**ACTIVITY**
From the line that has "Контакты (29, 2530)" down to the final line of the listing below, transcribe every line exactly, and only those.
# # # # # # #
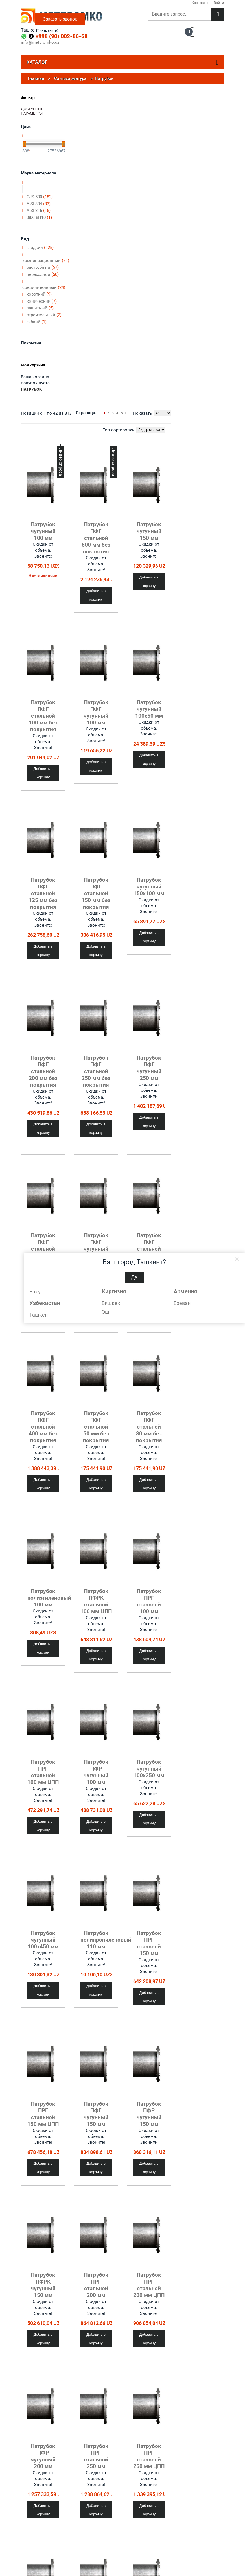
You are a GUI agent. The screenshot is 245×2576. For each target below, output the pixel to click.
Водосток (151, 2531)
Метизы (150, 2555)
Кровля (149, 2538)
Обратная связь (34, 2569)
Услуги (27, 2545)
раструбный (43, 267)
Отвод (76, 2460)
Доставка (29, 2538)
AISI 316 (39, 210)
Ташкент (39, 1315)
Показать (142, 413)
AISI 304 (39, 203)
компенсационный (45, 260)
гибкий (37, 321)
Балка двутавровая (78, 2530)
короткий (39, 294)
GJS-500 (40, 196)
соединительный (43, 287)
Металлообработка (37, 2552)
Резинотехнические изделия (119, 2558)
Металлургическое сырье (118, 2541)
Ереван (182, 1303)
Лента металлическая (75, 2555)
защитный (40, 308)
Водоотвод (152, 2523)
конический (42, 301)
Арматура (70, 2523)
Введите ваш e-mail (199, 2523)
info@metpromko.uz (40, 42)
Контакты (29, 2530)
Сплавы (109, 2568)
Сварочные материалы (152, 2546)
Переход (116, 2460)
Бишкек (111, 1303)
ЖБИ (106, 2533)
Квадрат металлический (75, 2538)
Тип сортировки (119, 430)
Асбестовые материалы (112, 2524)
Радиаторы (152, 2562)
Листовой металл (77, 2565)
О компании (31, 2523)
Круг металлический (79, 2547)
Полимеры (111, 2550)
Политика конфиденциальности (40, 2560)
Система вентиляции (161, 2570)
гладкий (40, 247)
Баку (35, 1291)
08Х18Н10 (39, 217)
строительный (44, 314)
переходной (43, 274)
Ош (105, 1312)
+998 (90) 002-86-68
# # # # # # #
**ANSWER FOR THE TASK**
Контакты (29, 2530)
Сплавы (109, 2568)
Сварочные материалы (152, 2546)
Переход (116, 2460)
Бишкек (111, 1303)
ЖБИ (106, 2533)
Квадрат металлический (75, 2538)
Тип сортировки (119, 430)
Асбестовые материалы (112, 2524)
Радиаторы (152, 2562)
Листовой металл (77, 2565)
О компании (31, 2523)
Круг металлический (79, 2547)
Полимеры (111, 2550)
Политика конфиденциальности (40, 2560)
Система вентиляции (161, 2570)
гладкий (40, 247)
Баку (35, 1291)
08Х18Н10 (39, 217)
строительный (44, 314)
переходной (43, 274)
Ош (105, 1312)
+998 (90) 002-86-68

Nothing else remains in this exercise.